Die deutsch-jamaikanische Kombo verlor ihr Erstrundenmatch im Doppel bei den Hamburg European Open gegen Rohan Bopanna aus Indien und den Niederländer Matwe Middelkoop auf Court M3 glatt in zwei Sätzen. Im Anschluss gab es Blumen und viele Emotionen für den Norddeutschen Kamke, der in seiner Karriere acht Titel auf der ATP-Challenger-Tour gewann und es bis auf Position 64 der Weltrangliste schaffte.

Am Mittwoch folgte auf dem großen Center-Court am Rothenbaum eine offizielle Verabschiedung. Im Anschluss daran haben wir uns mit ihm zum Interview getroffen.

Tennisnet: Herr Kamke, wie verliefen die Feierlichkeiten?

Tobias Kamke: Ich hätte das Match mit Dustin natürlich gerne gewonnen. Es war aber sehr emotional hinterher, da die Familie und viele Freunde vor Ort waren und mich beglückwünscht haben. Wir waren dann abends noch essen und es wird jetzt noch eine gewisse Zeit dauern, bis man etwas Abstand hat.

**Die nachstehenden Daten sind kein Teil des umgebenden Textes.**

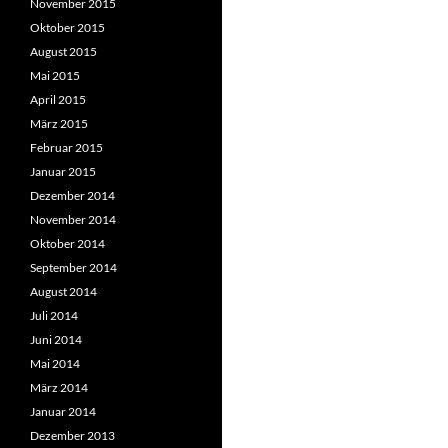
November 2015
Oktober 2015
August 2015
Mai 2015
April 2015
März 2015
Februar 2015
Januar 2015
Dezember 2014
November 2014
Oktober 2014
September 2014
August 2014
Juli 2014
Juni 2014
Mai 2014
März 2014
Januar 2014
Dezember 2013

Auch die Verabschiedung eben fand ich sehr schön. Auf den Punkt, sehr gelungen. Ich habe auch heute über den Tag hinweg schon sehr viele Nachrichten und Anrufe erhalten. Das Telefon stand gar nicht still. Ich habe mich über die Resonanz sehr gefreut.

Seit wann haben Sie erwogen, Ihre Tenniskarriere zu beenden?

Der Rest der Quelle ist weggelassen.